O’Brien-Fleming boundaries: apply a stringent boundary at early looks (allowing stopping only for overwhelming evidence) and relax the boundary toward the final analysis:

\[b_k = z_{\alpha/2} \sqrt{K/k}\]
At interim $k$ of $K$, reject $H_0$ if $ Z_k > b_k$. The final boundary $b_K = z_{\alpha/2}$ (essentially unchanged), while early boundaries are very large.

Pocock boundaries: constant threshold $b_k = c_\alpha$ for all $k$, where $c_\alpha$ is chosen to maintain overall type I error $\alpha$. More likely to stop early but the final $p$-value threshold is more conservative than $z_{0.025}$.

Information fraction: at interim $k$, the information fraction is $\mathcal{I}k / \mathcal{I}{\max}$, where $\mathcal{I}$ is Fisher information.

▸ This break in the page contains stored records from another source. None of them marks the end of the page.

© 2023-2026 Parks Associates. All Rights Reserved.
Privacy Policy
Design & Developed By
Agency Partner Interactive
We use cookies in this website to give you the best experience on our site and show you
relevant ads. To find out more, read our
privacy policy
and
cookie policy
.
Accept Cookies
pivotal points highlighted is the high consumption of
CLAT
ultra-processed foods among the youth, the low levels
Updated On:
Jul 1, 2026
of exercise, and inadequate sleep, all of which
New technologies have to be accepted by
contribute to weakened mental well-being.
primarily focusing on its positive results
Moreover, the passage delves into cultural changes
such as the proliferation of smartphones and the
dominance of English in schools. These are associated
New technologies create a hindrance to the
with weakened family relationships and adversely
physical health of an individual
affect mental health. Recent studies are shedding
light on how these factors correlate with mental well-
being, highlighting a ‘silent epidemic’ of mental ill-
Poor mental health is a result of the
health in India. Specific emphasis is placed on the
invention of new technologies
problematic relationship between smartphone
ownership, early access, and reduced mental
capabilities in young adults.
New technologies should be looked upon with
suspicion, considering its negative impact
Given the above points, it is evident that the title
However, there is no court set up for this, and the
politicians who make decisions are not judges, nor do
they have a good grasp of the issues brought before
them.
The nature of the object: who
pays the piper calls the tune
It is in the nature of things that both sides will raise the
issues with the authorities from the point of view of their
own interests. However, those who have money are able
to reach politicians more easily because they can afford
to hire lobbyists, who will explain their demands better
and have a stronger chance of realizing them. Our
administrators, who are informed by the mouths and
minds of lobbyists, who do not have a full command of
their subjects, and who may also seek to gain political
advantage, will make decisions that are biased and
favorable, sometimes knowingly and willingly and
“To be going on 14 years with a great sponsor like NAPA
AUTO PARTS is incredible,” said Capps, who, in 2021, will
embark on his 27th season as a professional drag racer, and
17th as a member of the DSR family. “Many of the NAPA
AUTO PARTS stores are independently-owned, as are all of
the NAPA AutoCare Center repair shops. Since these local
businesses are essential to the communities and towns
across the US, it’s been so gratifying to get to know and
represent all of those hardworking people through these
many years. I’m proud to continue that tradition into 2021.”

For a fixed sample, $\mathcal{I}k / \mathcal{I}{\max} = n_k / N$.

Spending functions (Lan-DeMets): instead of pre-specifying look times, define an error-spending function $\alpha^*(t)$ that allocates the overall $\alpha$ continuously as a function of information fraction $t \in [0,1]$. The O’Brien-Fleming spending function: $\alpha_{\text{OF}}(t) = 2[1 - \Phi(z_{\alpha/2}/\sqrt{t})]$.

Adaptive designs

Sample size re-estimation (SSR): after an interim look, revise the sample size based on the observed variance (blinded) or effect size (unblinded), while controlling type I error via conditional power arguments.

Adaptive enrichment: modify eligibility criteria during the trial based on interim data — e.g., restrict to the subgroup showing larger treatment benefit.

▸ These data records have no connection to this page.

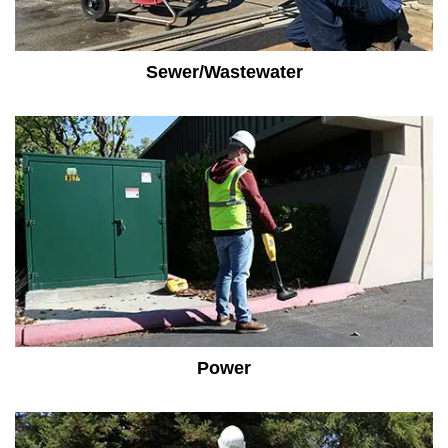
Sewer/Wastewater
Power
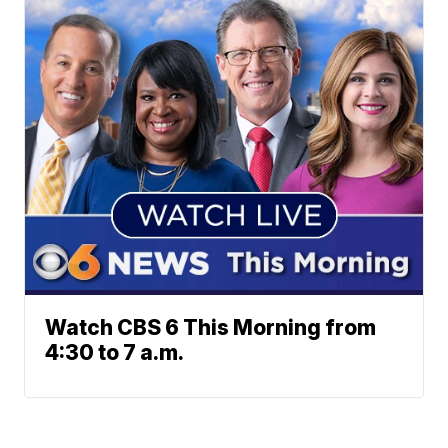
Watch CBS 6 This Morning from
4:30 to 7 a.m.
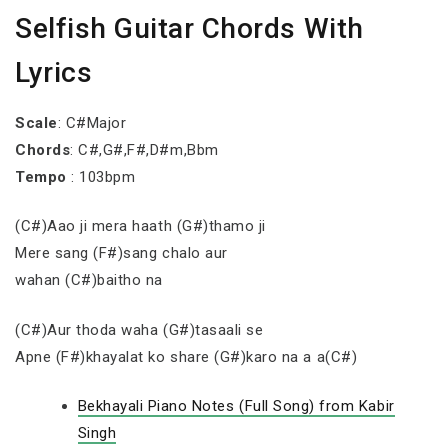
Selfish Guitar Chords With
Lyrics
Scale
: C#Major
Chords
: C#,G#,F#,D#m,Bbm
Tempo
: 103bpm
(C#)Aao ji mera haath (G#)thamo ji
Mere sang (F#)sang chalo aur
wahan (C#)baitho na
(C#)Aur thoda waha (G#)tasaali se
Apne (F#)khayalat ko share (G#)karo na a a(C#)
Bekhayali Piano Notes (Full Song) from Kabir
Singh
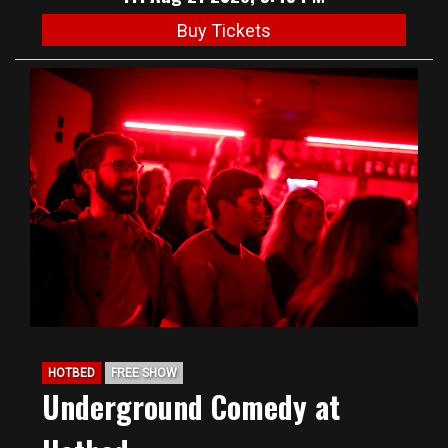
Buy Tickets
HOTBED
FREE SHOW
Underground Comedy at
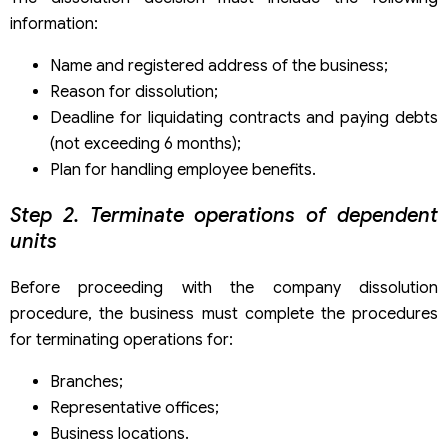
information:
Name and registered address of the business;
Reason for dissolution;
Deadline for liquidating contracts and paying debts
(not exceeding 6 months);
Plan for handling employee benefits.
Step 2. Terminate operations of dependent
units
Before proceeding with the company dissolution
procedure, the business must complete the procedures
for terminating operations for:
Branches;
Representative offices;
Business locations.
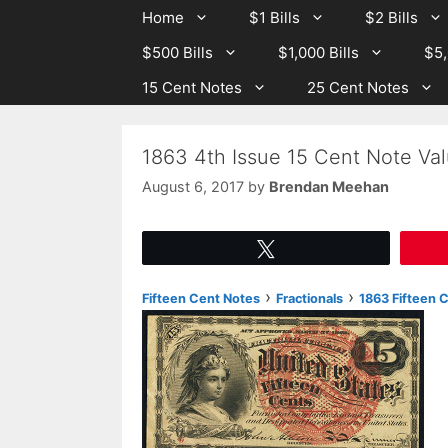
Skip
Skip
Home
$1 Bills
$2 Bills
to
to
$500 Bills
$1,000 Bills
$5,
content
content
15 Cent Notes
25 Cent Notes
1863 4th Issue 15 Cent Note Val
August 6, 2017
by
Brendan Meehan
Tweet
›
›
Fifteen Cent Notes
Fractionals
1863 Fifteen C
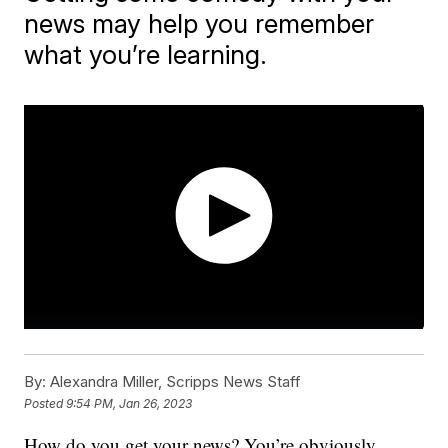
news may help you remember
what you’re learning.
By:
Alexandra Miller, Scripps News Staff
Posted
9:54 PM, Jan 26, 2023
How do you get your news? You’re obviously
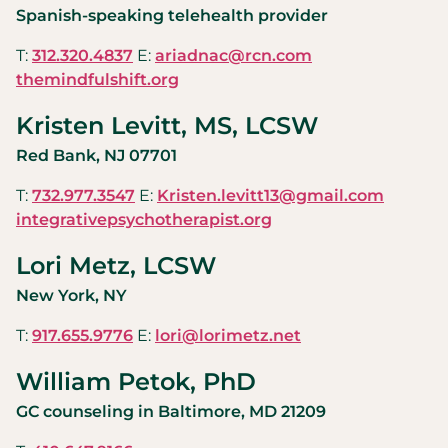
Spanish-speaking telehealth provider
T:
312.320.4837
E:
ariadnac@rcn.com
themindfulshift.org
Kristen Levitt, MS, LCSW
Red Bank, NJ 07701
T:
732.977.3547
E:
Kristen.levitt13@gmail.com
integrativepsychotherapist.org
Lori Metz, LCSW
New York, NY
T:
917.655.9776
E:
lori@lorimetz.net
William Petok, PhD
GC counseling in Baltimore, MD 21209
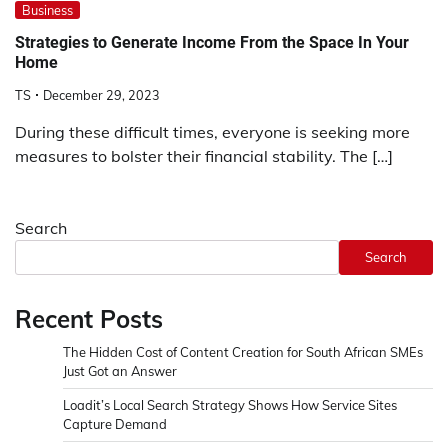
Business
Strategies to Generate Income From the Space In Your
Home
TS
December 29, 2023
During these difficult times, everyone is seeking more
measures to bolster their financial stability. The […]
Search
Search
Recent Posts
The Hidden Cost of Content Creation for South African SMEs
Just Got an Answer
Loadit’s Local Search Strategy Shows How Service Sites
Capture Demand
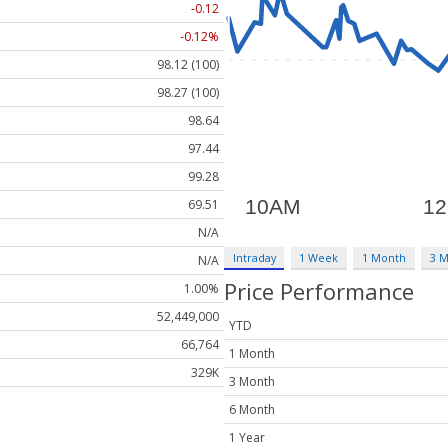
-0.12
-0.12%
98.12 (100)
98.27 (100)
98.64
97.44
99.28
69.51
N/A
Intraday
1 Week
1 Month
3 
N/A
Price Performance
1.00%
52,449,000
YTD
66,764
1 Month
329K
3 Month
6 Month
1 Year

Seamless phase II/III: a single trial starts with multiple doses (phase II) and adapts to carry forward only the promising doses into the confirmatory phase (III), with pre-specified rules and combined inference.

Estimands (ICH E9(R1)): the 2020 addendum requires explicit specification of:

  1. Population: which patients
  2. Variable: the outcome
  3. Intercurrent events: how are events like treatment discontinuation handled (treatment policy, hypothetical, composite, while on treatment, principal stratum)
  4. Summary measure: mean difference, HR, OR

This forces alignment between the scientific question, the design, and the analysis.

Blinding and CONSORT reporting

Blinding levels:

  • Open-label: all parties know assignment
  • Single-blind: subjects unaware
  • Double-blind: subjects and investigators unaware (gold standard)
  • Triple-blind: subjects, investigators, and outcome assessors unaware

CONSORT (Consolidated Standards of Reporting Trials) is the international standard for reporting parallel-group RCTs. Key elements:

  • CONSORT flow diagram (enrollment → randomization → follow-up → analysis)
  • Allocation concealment mechanism
  • Randomization sequence generation
  • Primary outcome pre-specification
  • All enrolled, randomized, analyzed counts

ICH E9 requires the primary estimand and primary estimator (method) to be pre-specified in the statistical analysis plan (SAP) before database lock.